Social forces help prepare the people who can commit genocide. One is cultural beliefs, like nationalism, racism, or “manifest destiny”. Another is disengaging morality from conduct by such things as :
  • displacing responsibility (“I was only following orders”)
  • euphemism (“collateral damage”)
  • moral justification (it is “for a good end,” “for the good of the state,” “for the protection of democracy”)
  • advantageous comparison (“we have done some bad things, but look at what they did”)
  • distancing from the consequences, minimizing or distorting the consequences (not broadcasting images of the war, or the concentration camps, or the mass killing; calling torture “abuse” or even a “fraternity prank”; calling the destruction of a village “liberation”)

The level of importance that a society gives to self-interest over the common good is also an influence toward justifying evil done to others.

A Culture of Cruelty

Creating a “culture of cruelty” in which humans can do evil to other humans includes merging self-identity with one’s role in a group, group loyalty and cohesion, and social conditioning.
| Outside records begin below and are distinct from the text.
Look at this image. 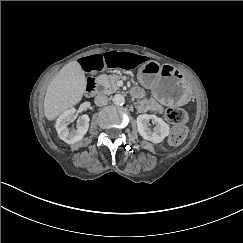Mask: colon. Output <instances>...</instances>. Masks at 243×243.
Returning <instances> with one entry per match:
<instances>
[{"instance_id": "colon-1", "label": "colon", "mask_w": 243, "mask_h": 243, "mask_svg": "<svg viewBox=\"0 0 243 243\" xmlns=\"http://www.w3.org/2000/svg\"><path fill=\"white\" fill-rule=\"evenodd\" d=\"M167 120L173 124L172 131L169 136V143L171 145L181 144L187 136V113L180 108H168L166 110Z\"/></svg>"}]
</instances>
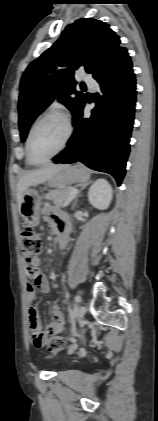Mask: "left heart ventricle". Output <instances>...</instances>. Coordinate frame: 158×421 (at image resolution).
<instances>
[{
  "mask_svg": "<svg viewBox=\"0 0 158 421\" xmlns=\"http://www.w3.org/2000/svg\"><path fill=\"white\" fill-rule=\"evenodd\" d=\"M66 126L56 116L41 121L35 128L30 144L31 155L35 161H43L55 153L64 141Z\"/></svg>",
  "mask_w": 158,
  "mask_h": 421,
  "instance_id": "1",
  "label": "left heart ventricle"
}]
</instances>
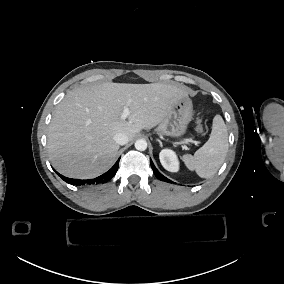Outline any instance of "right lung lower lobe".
I'll use <instances>...</instances> for the list:
<instances>
[{
    "instance_id": "obj_1",
    "label": "right lung lower lobe",
    "mask_w": 284,
    "mask_h": 284,
    "mask_svg": "<svg viewBox=\"0 0 284 284\" xmlns=\"http://www.w3.org/2000/svg\"><path fill=\"white\" fill-rule=\"evenodd\" d=\"M119 160H120V158L118 159V161L114 164V166L109 171H107L106 173H104L103 175H101V176H99L97 178L89 179V180L71 179V178H67V177H64V176L60 175L56 171L55 172L64 181H66L67 183L72 184V185H84V184L91 185V184L106 183L116 174V172L118 170Z\"/></svg>"
}]
</instances>
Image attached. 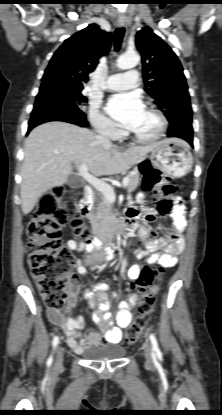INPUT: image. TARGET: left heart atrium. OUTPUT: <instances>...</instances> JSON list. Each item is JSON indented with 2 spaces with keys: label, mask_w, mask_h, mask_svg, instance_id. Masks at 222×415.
Returning a JSON list of instances; mask_svg holds the SVG:
<instances>
[{
  "label": "left heart atrium",
  "mask_w": 222,
  "mask_h": 415,
  "mask_svg": "<svg viewBox=\"0 0 222 415\" xmlns=\"http://www.w3.org/2000/svg\"><path fill=\"white\" fill-rule=\"evenodd\" d=\"M143 109L142 101L136 93L113 95L105 107L106 112L126 128L133 126Z\"/></svg>",
  "instance_id": "obj_1"
}]
</instances>
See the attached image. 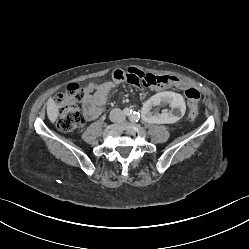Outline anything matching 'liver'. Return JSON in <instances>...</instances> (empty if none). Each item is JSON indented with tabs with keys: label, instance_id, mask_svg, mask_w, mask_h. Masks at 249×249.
<instances>
[{
	"label": "liver",
	"instance_id": "1",
	"mask_svg": "<svg viewBox=\"0 0 249 249\" xmlns=\"http://www.w3.org/2000/svg\"><path fill=\"white\" fill-rule=\"evenodd\" d=\"M47 116L51 123H54L59 116V109L53 98H49L47 101Z\"/></svg>",
	"mask_w": 249,
	"mask_h": 249
}]
</instances>
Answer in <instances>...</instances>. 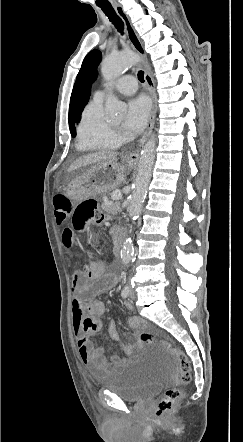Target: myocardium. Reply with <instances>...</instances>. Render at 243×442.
I'll use <instances>...</instances> for the list:
<instances>
[{
	"label": "myocardium",
	"mask_w": 243,
	"mask_h": 442,
	"mask_svg": "<svg viewBox=\"0 0 243 442\" xmlns=\"http://www.w3.org/2000/svg\"><path fill=\"white\" fill-rule=\"evenodd\" d=\"M108 132L110 136L117 141H120L123 137L121 127H117L113 125L111 122H108Z\"/></svg>",
	"instance_id": "f54148a6"
}]
</instances>
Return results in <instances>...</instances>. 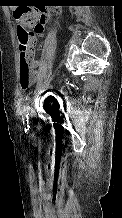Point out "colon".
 <instances>
[{"label": "colon", "mask_w": 122, "mask_h": 218, "mask_svg": "<svg viewBox=\"0 0 122 218\" xmlns=\"http://www.w3.org/2000/svg\"><path fill=\"white\" fill-rule=\"evenodd\" d=\"M13 17L19 27V82L23 89L29 88L34 81L31 54L35 37L44 32L52 17V12L37 9H15Z\"/></svg>", "instance_id": "5ec220e1"}]
</instances>
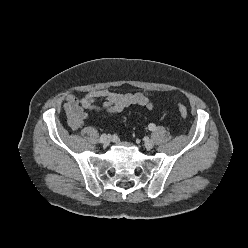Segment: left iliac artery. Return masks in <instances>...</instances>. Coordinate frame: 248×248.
<instances>
[{
    "instance_id": "obj_1",
    "label": "left iliac artery",
    "mask_w": 248,
    "mask_h": 248,
    "mask_svg": "<svg viewBox=\"0 0 248 248\" xmlns=\"http://www.w3.org/2000/svg\"><path fill=\"white\" fill-rule=\"evenodd\" d=\"M148 128H149V130L154 131L156 129V125L151 123V124H149Z\"/></svg>"
}]
</instances>
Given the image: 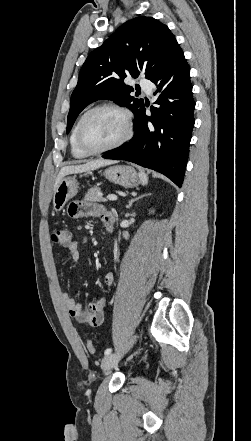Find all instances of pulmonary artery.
Here are the masks:
<instances>
[{"label": "pulmonary artery", "mask_w": 251, "mask_h": 441, "mask_svg": "<svg viewBox=\"0 0 251 441\" xmlns=\"http://www.w3.org/2000/svg\"><path fill=\"white\" fill-rule=\"evenodd\" d=\"M139 84H140L141 88H142L147 94H150V93L152 92L153 84H152V82H150L149 80H147V79H141V80L139 81Z\"/></svg>", "instance_id": "e3ab8cb5"}]
</instances>
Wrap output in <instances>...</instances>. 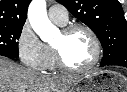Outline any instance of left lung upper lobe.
Returning a JSON list of instances; mask_svg holds the SVG:
<instances>
[{
    "label": "left lung upper lobe",
    "instance_id": "1",
    "mask_svg": "<svg viewBox=\"0 0 127 92\" xmlns=\"http://www.w3.org/2000/svg\"><path fill=\"white\" fill-rule=\"evenodd\" d=\"M90 27L103 47V58L127 50V21L118 0H57Z\"/></svg>",
    "mask_w": 127,
    "mask_h": 92
}]
</instances>
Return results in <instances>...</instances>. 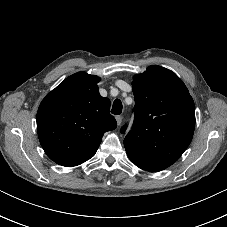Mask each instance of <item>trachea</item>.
Instances as JSON below:
<instances>
[{"label": "trachea", "instance_id": "obj_1", "mask_svg": "<svg viewBox=\"0 0 227 227\" xmlns=\"http://www.w3.org/2000/svg\"><path fill=\"white\" fill-rule=\"evenodd\" d=\"M121 112H122V102H121V100L116 99L113 102L111 113L114 115H119V114H121Z\"/></svg>", "mask_w": 227, "mask_h": 227}]
</instances>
When one’s entire identity is wrapped up in being a prison guard; when the messages of your social group are that brutality is not only acceptable but is a positive good; when any refusal to obey orders or disclosure of anything to others that may reflect poorly on the group is considered betrayal: that setting is a horror waiting to happen.

The Social Death of the Victim

The social death of the victims is critical: denying them status among those to whom you are morally obligated, and making them responsible for their own suffering. “We are the forces of good and they are the forces of evil.” “The crimes that these people have done are inhuman.” “These people have attacked our society itself and thereby given up all social rights.” “These particular offenses place these prisoners outside of the Geneva Convention.” Humiliation, forcing others into ragged and unclean conditions, also helps to disassociate us from them.

Explanations=Solutions

Studying extreme cases of evil, like genocide, can reveal principles applicable to understanding lesser cases of evil, like the torture of prisoners by “a handful” of prison guards. Becoming Evil helps illuminate what “a systemic problem” means. And a fuller understanding of a problem provides more effective ways to fix it.